Podbean jaakko.talonen

Summary (Note)

This master’s thesis, conducted by Jaakko Talonen in collaboration with Teollisuuden Voima Oy (TVO) as part of the NoTeS project, focuses on developing methods for detecting slow-developing abnormal events in Nuclear Power Plants (NPPs). The core approach involves adaptive process modeling using recorded process data from NPPs, specifically Olkiluoto reactors in Finland. The research emphasizes data mining techniques, including Principal Component Analysis (PCA) for variable selection and feature extraction, and Weighted Recursive Least Squares (WRLS) for adaptive modeling. A key outcome is the development of a leakage detection method based on model estimation error, implemented within a custom-built Data Management Tool (DMT) in Matlab. The work addresses the critical need for early detection of faults like leakages or fouling to prevent more severe incidents and enhance NPP safety.

FAQ

What is the primary problem addressed by the research?

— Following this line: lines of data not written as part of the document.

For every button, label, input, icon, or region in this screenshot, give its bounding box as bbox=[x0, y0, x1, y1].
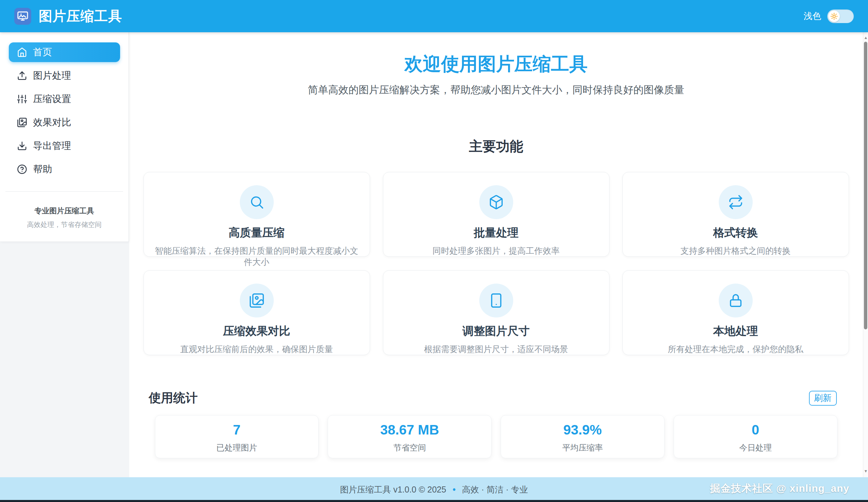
feature-card-format-convert[interactable]: 格式转换 支持多种图片格式之间的转换 bbox=[622, 172, 849, 257]
feature-description: 根据需要调整图片尺寸，适应不同场景 bbox=[383, 344, 609, 355]
sidebar-item-label: 效果对比 bbox=[33, 118, 71, 127]
upload-icon bbox=[17, 71, 27, 81]
stat-label: 平均压缩率 bbox=[501, 442, 664, 453]
scrollbar-track[interactable]: ▲ ▼ bbox=[863, 32, 868, 477]
feature-description: 支持多种图片格式之间的转换 bbox=[623, 245, 849, 256]
sidebar-item-help[interactable]: 帮助 bbox=[9, 160, 120, 179]
feature-icon-circle bbox=[719, 185, 753, 219]
sun-icon bbox=[830, 12, 838, 20]
feature-description: 直观对比压缩前后的效果，确保图片质量 bbox=[144, 344, 370, 355]
app-logo bbox=[14, 8, 31, 25]
scroll-down-button[interactable]: ▼ bbox=[863, 469, 868, 473]
download-icon bbox=[17, 141, 27, 151]
stat-label: 已处理图片 bbox=[155, 442, 319, 453]
sidebar-item-label: 导出管理 bbox=[33, 141, 71, 151]
theme-toggle[interactable] bbox=[827, 10, 854, 23]
repeat-icon bbox=[728, 194, 744, 210]
feature-description: 同时处理多张图片，提高工作效率 bbox=[383, 245, 609, 256]
sidebar-item-compression-settings[interactable]: 压缩设置 bbox=[9, 89, 120, 109]
stat-card-today-processed: 0 今日处理 bbox=[674, 415, 837, 458]
feature-icon-circle bbox=[479, 284, 513, 317]
help-icon bbox=[17, 164, 27, 174]
theme-toggle-knob[interactable] bbox=[828, 11, 840, 22]
sidebar-footer-subtitle: 高效处理，节省存储空间 bbox=[0, 220, 128, 229]
main-content: 欢迎使用图片压缩工具 简单高效的图片压缩解决方案，帮助您减小图片文件大小，同时保… bbox=[129, 32, 863, 477]
bottom-edge-strip bbox=[0, 500, 868, 502]
stat-value: 93.9% bbox=[501, 422, 664, 438]
page-title: 欢迎使用图片压缩工具 bbox=[144, 53, 849, 74]
feature-card-compress-compare[interactable]: 压缩效果对比 直观对比压缩前后的效果，确保图片质量 bbox=[144, 270, 370, 355]
feature-title: 格式转换 bbox=[623, 225, 849, 240]
app-header: 图片压缩工具 浅色 bbox=[0, 0, 868, 32]
feature-card-batch-process[interactable]: 批量处理 同时处理多张图片，提高工作效率 bbox=[383, 172, 610, 257]
footer-slogan-text: 高效 · 简洁 · 专业 bbox=[462, 485, 528, 494]
footer-bullet: • bbox=[453, 485, 456, 494]
stat-value: 7 bbox=[155, 422, 319, 438]
sidebar: 首页 图片处理 压缩设置 效果对比 bbox=[0, 32, 129, 242]
feature-title: 压缩效果对比 bbox=[144, 324, 370, 339]
feature-card-resize-image[interactable]: 调整图片尺寸 根据需要调整图片尺寸，适应不同场景 bbox=[383, 270, 610, 355]
scrollbar-thumb[interactable] bbox=[864, 42, 867, 329]
sidebar-item-label: 图片处理 bbox=[33, 71, 71, 80]
smartphone-icon bbox=[488, 293, 504, 308]
feature-icon-circle bbox=[479, 185, 513, 219]
stat-value: 0 bbox=[674, 422, 837, 438]
stat-value: 38.67 MB bbox=[328, 422, 491, 438]
app-footer: 图片压缩工具 v1.0.0 © 2025 • 高效 · 简洁 · 专业 掘金技术… bbox=[0, 477, 868, 502]
search-icon bbox=[249, 194, 265, 210]
stat-label: 今日处理 bbox=[674, 442, 837, 453]
watermark-text: 掘金技术社区 @ xinling_any bbox=[710, 482, 849, 495]
feature-description: 所有处理在本地完成，保护您的隐私 bbox=[623, 344, 849, 355]
feature-icon-circle bbox=[240, 284, 274, 317]
features-grid: 高质量压缩 智能压缩算法，在保持图片质量的同时最大程度减小文件大小 批量处理 同… bbox=[144, 172, 849, 355]
stat-card-avg-compression: 93.9% 平均压缩率 bbox=[501, 415, 664, 458]
sidebar-footer: 专业图片压缩工具 高效处理，节省存储空间 bbox=[0, 206, 128, 229]
sidebar-footer-title: 专业图片压缩工具 bbox=[0, 206, 128, 216]
features-heading: 主要功能 bbox=[144, 137, 849, 156]
refresh-button[interactable]: 刷新 bbox=[809, 391, 837, 406]
page-subtitle: 简单高效的图片压缩解决方案，帮助您减小图片文件大小，同时保持良好的图像质量 bbox=[144, 83, 849, 97]
photo-monitor-icon bbox=[17, 11, 29, 22]
feature-card-local-process[interactable]: 本地处理 所有处理在本地完成，保护您的隐私 bbox=[622, 270, 849, 355]
sliders-icon bbox=[17, 94, 27, 104]
feature-title: 调整图片尺寸 bbox=[383, 324, 609, 339]
feature-title: 高质量压缩 bbox=[144, 225, 370, 240]
sidebar-item-label: 帮助 bbox=[33, 164, 52, 174]
sidebar-item-export-manage[interactable]: 导出管理 bbox=[9, 136, 120, 156]
sidebar-item-label: 首页 bbox=[33, 48, 52, 57]
stat-card-processed-images: 7 已处理图片 bbox=[155, 415, 319, 458]
feature-icon-circle bbox=[240, 185, 274, 219]
app-title: 图片压缩工具 bbox=[39, 7, 122, 25]
footer-text: 图片压缩工具 v1.0.0 © 2025 • 高效 · 简洁 · 专业 bbox=[340, 484, 528, 495]
feature-title: 批量处理 bbox=[383, 225, 609, 240]
feature-card-high-quality-compress[interactable]: 高质量压缩 智能压缩算法，在保持图片质量的同时最大程度减小文件大小 bbox=[144, 172, 370, 257]
stat-label: 节省空间 bbox=[328, 442, 491, 453]
sidebar-item-home[interactable]: 首页 bbox=[9, 42, 120, 62]
feature-icon-circle bbox=[719, 284, 753, 317]
sidebar-divider bbox=[6, 191, 123, 192]
stats-heading: 使用统计 bbox=[149, 390, 198, 406]
feature-description: 智能压缩算法，在保持图片质量的同时最大程度减小文件大小 bbox=[144, 245, 370, 268]
sidebar-item-effect-compare[interactable]: 效果对比 bbox=[9, 113, 120, 132]
sidebar-item-image-processing[interactable]: 图片处理 bbox=[9, 66, 120, 85]
feature-title: 本地处理 bbox=[623, 324, 849, 339]
stat-card-space-saved: 38.67 MB 节省空间 bbox=[328, 415, 492, 458]
scroll-up-button[interactable]: ▲ bbox=[863, 35, 868, 40]
images-icon bbox=[249, 293, 265, 308]
sidebar-item-label: 压缩设置 bbox=[33, 94, 71, 104]
footer-version-text: 图片压缩工具 v1.0.0 © 2025 bbox=[340, 485, 446, 494]
compare-images-icon bbox=[17, 117, 27, 127]
theme-mode-label: 浅色 bbox=[804, 10, 821, 22]
lock-icon bbox=[728, 293, 744, 308]
home-icon bbox=[17, 47, 27, 57]
stats-grid: 7 已处理图片 38.67 MB 节省空间 93.9% 平均压缩率 0 今日处理 bbox=[155, 415, 837, 458]
box-icon bbox=[488, 194, 504, 210]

The main problem addressed by this research is the detection of slow-developing abnormal events in nuclear power plants (NPPs), such as leakages, heat-exchanger fouling, or calibration errors in flow indicators. Detecting these issues early is crucial to prevent more severe consequences.

What methodology is employed for fault detection in nuclear power plants?

The methodology for fault detection involves adaptive process modeling using recorded process data from nuclear power plants. Specifically, the Weighted Recursive Least Squares (WRLS) method is utilized for adaptive modeling. A leakage detection method is then based on the model estimation error, where a fault is declared if the residual error exceeds a certain threshold.

What data mining techniques are crucial to this fault detection system?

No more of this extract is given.